NetBSD/amiga year 2000 compliance


Hardware clock support

... on Amiga machines
Amiga 500+, 2000, 3000 and 4000 machines (and some others with add-on boards) use clock chips from OKI or RICOH, which both have a BCD-encoded two-digit year.

Unfortunately, this isn't handled correctly by NetBSD, as discovered by Adam Ciarcinsky.

Analysis
The Ricoh RP5C01 clock chips used on A3000 and A4000, and the OKI MSM6242RS chips used on A500+ and A2000 machines, have BCD counters for the ones and tens of the year, and no hundreds or above. In effect, the hardware clock will jump to 00 at the end of (19)99. NetBSD does not take this into account. However, at least the Ricoh chip is fine if you set the tens manually to 10 or above (up to 15, encoding the years 2000..2059).
Workaround:
You will not notice the problem if you boot NetBSD before 1999 December 31 midnight (in the timezone of you clock chip), let it run until at least a few seconds into the year 2000, and do not boot AmigaOS until you have a fixed kernel.
Kernel fix:
For 1.4.x and 1.3.x kernel sources: apply the patch on the ftp servers /pub/NetBSD/arch/amiga/misc/ directory. Or use the NetBSD-1.4.2_ALPHA version of rtc.h, a2kbbc.c, and a34kbbc.c (only for 1.4.1!).

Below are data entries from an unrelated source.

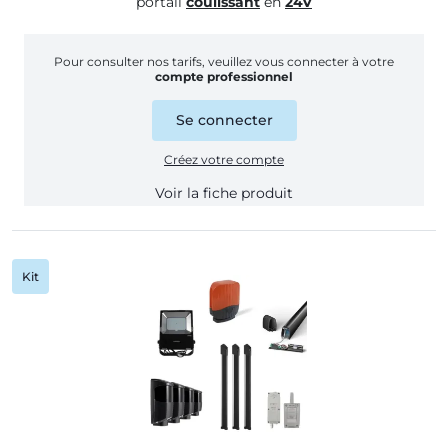
portail
coulissant
en
24V
Pour consulter nos tarifs, veuillez vous connecter à votre
compte professionnel
Se connecter
Créez votre compte
Voir la fiche produit
Kit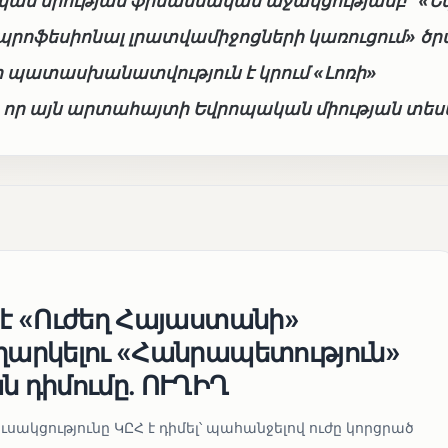
ան միության ֆինանսական աջակցությամբ ՝ «
պրոֆեսիոնալ լրատվամիջոցների կառուցում» ծր
 պատասխանատվություն է կրում «Լոռի»
է, որ այն արտահայտի Եվրոպական միության տե
 է «Ուժեղ Հայաստանի»
եղարկելու «Հանրապետություն»
ն դիմումը. ՈՒՂԻՂ
սակցությունը ԿԸՀ է դիմել՝ պահանջելով ուժը կորցրած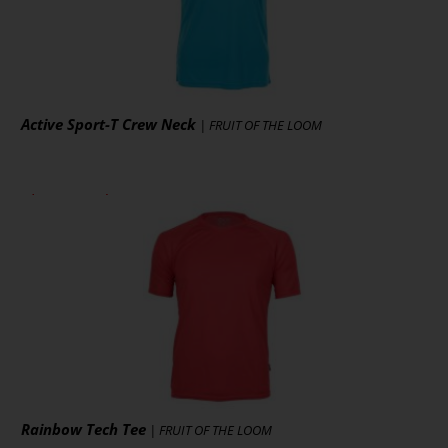
Active Sport-T Crew Neck
| FRUIT OF THE LOOM
ab 6,05 € *
zzgl. MwSt., zzgl. Versand
* [MENGEPREIS] Stück
Art.-Nr.: S8000
Artikel ansehen
Rainbow Tech Tee
| FRUIT OF THE LOOM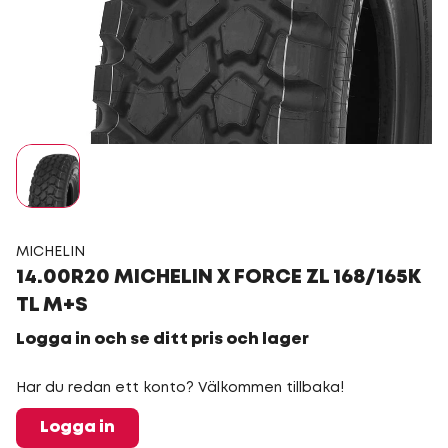
MICHELIN
14.00R20 MICHELIN X FORCE ZL 168/165K
TL M+S
Logga in och se ditt pris och lager
Har du redan ett konto? Välkommen tillbaka!
Logga in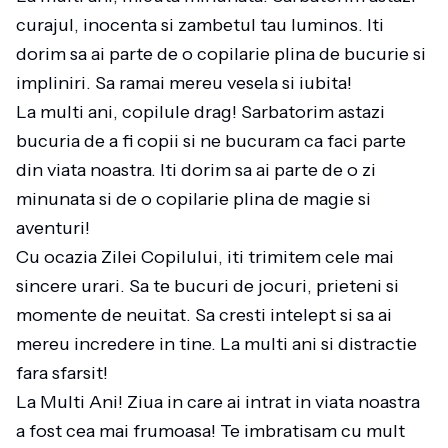
curajul, inocenta si zambetul tau luminos. Iti
dorim sa ai parte de o copilarie plina de bucurie si
impliniri. Sa ramai mereu vesela si iubita!
La multi ani, copilule drag! Sarbatorim astazi
bucuria de a fi copii si ne bucuram ca faci parte
din viata noastra. Iti dorim sa ai parte de o zi
minunata si de o copilarie plina de magie si
aventuri!
Cu ocazia Zilei Copilului, iti trimitem cele mai
sincere urari. Sa te bucuri de jocuri, prieteni si
momente de neuitat. Sa cresti intelept si sa ai
mereu incredere in tine. La multi ani si distractie
fara sfarsit!
La Multi Ani! Ziua in care ai intrat in viata noastra
a fost cea mai frumoasa! Te imbratisam cu mult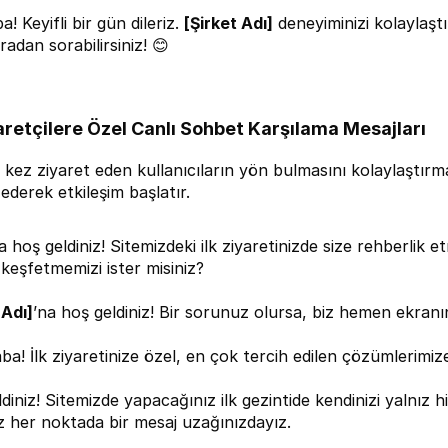
! Keyifli bir gün dileriz. 
[Şirket Adı]
 deneyiminizi kolaylaştı
radan sorabilirsiniz! 😊
aretçilere Özel Canlı Sohbet Karşılama Mesajları
lk kez ziyaret eden kullanıcıların yön bulmasını kolaylaştırmak
ederek etkileşim başlatır.
 hoş geldiniz! Sitemizdeki ilk ziyaretinizde size rehberlik 
e keşfetmemizi ister misiniz?
 Adı]
’na hoş geldiniz! Bir sorunuz olursa, biz hemen ekranın
a! İlk ziyaretinize özel, en çok tercih edilen çözümlerimiz
diniz! Sitemizde yapacağınız ilk gezintide kendinizi yalnız h
iz her noktada bir mesaj uzağınızdayız.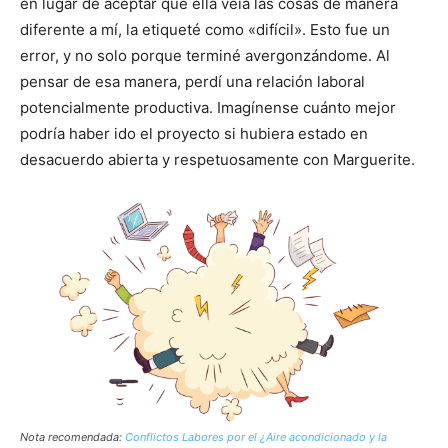
en lugar de aceptar que ella veía las cosas de manera
diferente a mí, la etiqueté como «difícil». Esto fue un
error, y no solo porque terminé avergonzándome. Al
pensar de esa manera, perdí una relación laboral
potencialmente productiva. Imagínense cuánto mejor
podría haber ido el proyecto si hubiera estado en
desacuerdo abierta y respetuosamente con Marguerite.
Nota recomendada:
Conflictos Labores por el ¿Aire acondicionado y la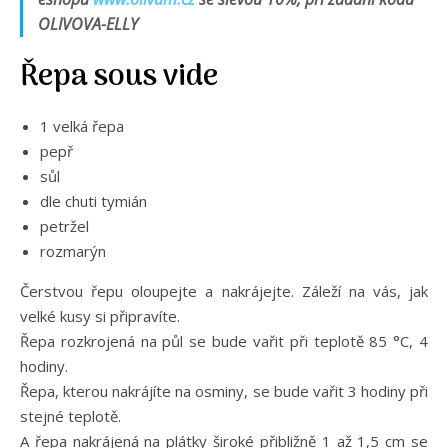
OLIVOVA-ELLY
Řepa sous vide
1 velká řepa
pepř
sůl
dle chuti tymián
petržel
rozmarýn
Čerstvou řepu oloupejte a nakrájejte. Záleží na vás, jak
velké kusy si připravíte.
Řepa rozkrojená na půl se bude vařit při teplotě 85 °C, 4
hodiny.
Řepa, kterou nakrájíte na osminy, se bude vařit 3 hodiny při
stejné teplotě.
A řepa nakrájená na plátky široké přibližně 1 až 1,5 cm se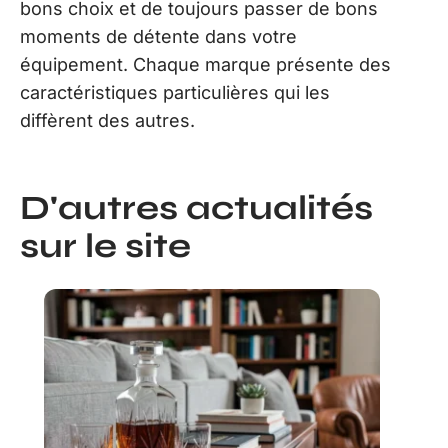
bons choix et de toujours passer de bons
moments de détente dans votre
équipement. Chaque marque présente des
caractéristiques particulières qui les
diffèrent des autres.
D'autres actualités
sur le site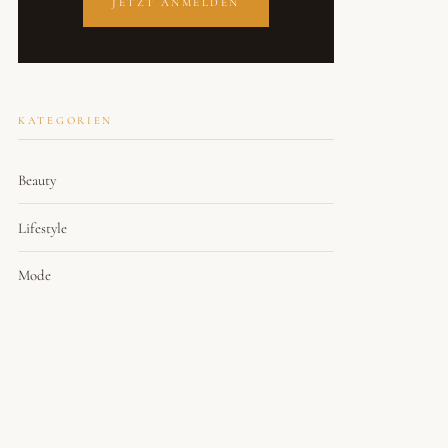
JETZT ANMELDEN
KATEGORIEN
Beauty
Lifestyle
Mode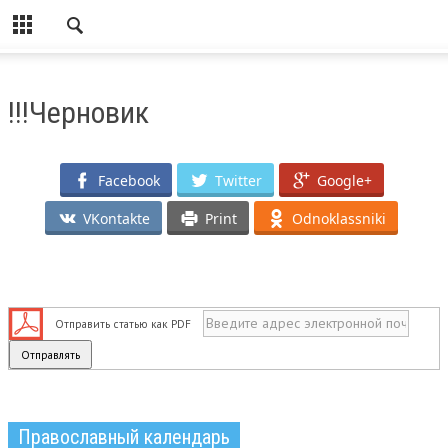
!!!Черновик
Facebook
Twitter
Google+
VKontakte
Print
Odnoklassniki
Отправить статью как PDF
Православный календарь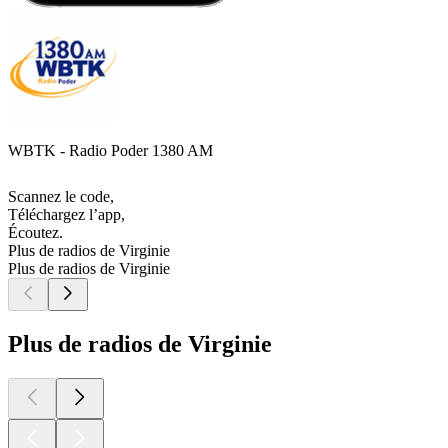
WBTK - Radio Poder 1380 AM
Scannez le code,
Téléchargez l’app,
Écoutez.
Plus de radios de Virginie
Plus de radios de Virginie
Plus de radios de Virginie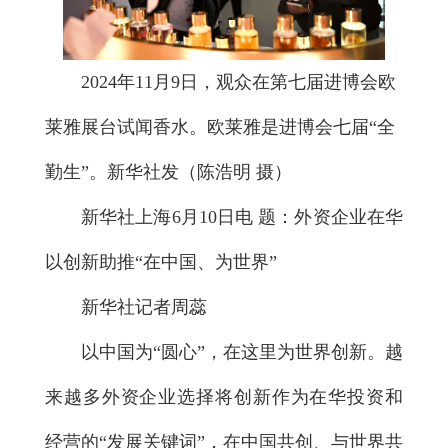
2024年11月9日，观众在第七届进博会欧
莱雅展台试闻香水。欧莱雅是进博会七届“全
勤生”。新华社发（陈浩明 摄）
新华社上海6月10日电 题：外资企业在华
以创新助推“在中国、为世界”
新华社记者周蕊
以中国为“圆心”，在这里为世界创新。越
来越多外资企业选择将创新作为在华投资和
经营的“发展关键词”，在中国共创、与世界共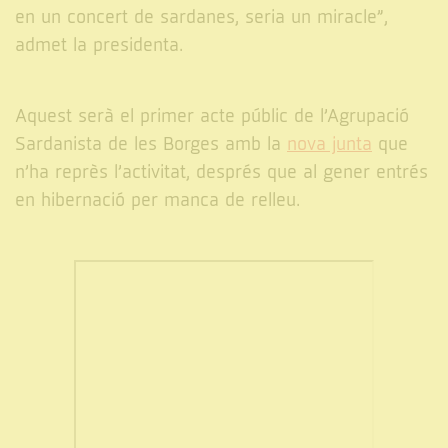
en un concert de sardanes, seria un miracle”,
admet la presidenta.
Aquest serà el primer acte públic de l’Agrupació
Sardanista de les Borges amb la
nova junta
que
n’ha reprès l’activitat, després que al gener entrés
en hibernació per manca de relleu.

The 1.4.2 release and NetBSD-current have been fixed already.

... on DraCo machines
DraCo machines are using a 40 bit hardware clock counting 1/256 seconds from January 1, 1978. This will overflow in January 2114. We plan to recommend recalibrating the base date of the clock when this date comes near without any solution from the manufacturer. Note that NetBSD, like virtually all other Unix-like systems, would need to switch to a time_t with a higher range to work after 2036.